(Page images and extracted text)
========

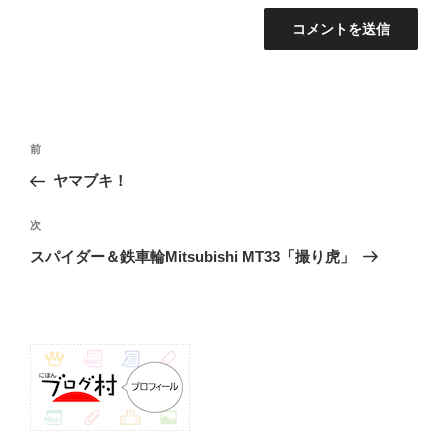
投
前
前
稿
の
ヤマブキ！
ナ
投
ビ
稿
次
次
ゲ
の
スパイダー＆鉄車輪Mitsubishi MT33「撮り虎」
投
ー
稿
シ
ョ
ン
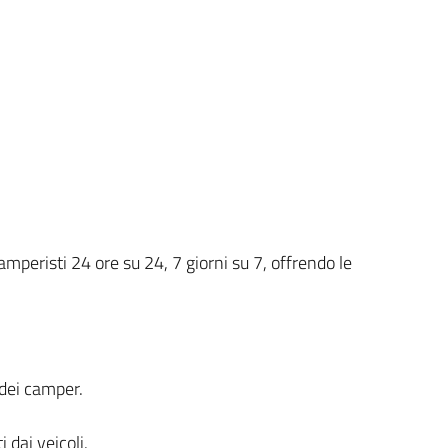
amperisti 24 ore su 24, 7 giorni su 7, offrendo le
 dei camper.
 dai veicoli.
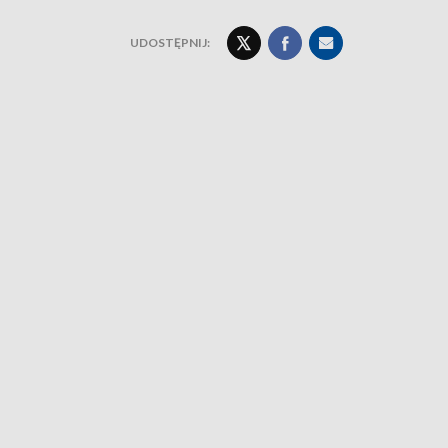
UDOSTĘPNIJ:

========

- [Problem description]: Every line of the data above should be repeated exactly. Omit the pictures.

- [The completed task]:
投
前
前
稿
の
ヤマブキ！
ナ
投
ビ
稿
次
次
ゲ
の
スパイダー＆鉄車輪Mitsubishi MT33「撮り虎」
投
ー
稿
シ
ョ
ン
amperisti 24 ore su 24, 7 giorni su 7, offrendo le
 dei camper.
 dai veicoli.
UDOSTĘPNIJ:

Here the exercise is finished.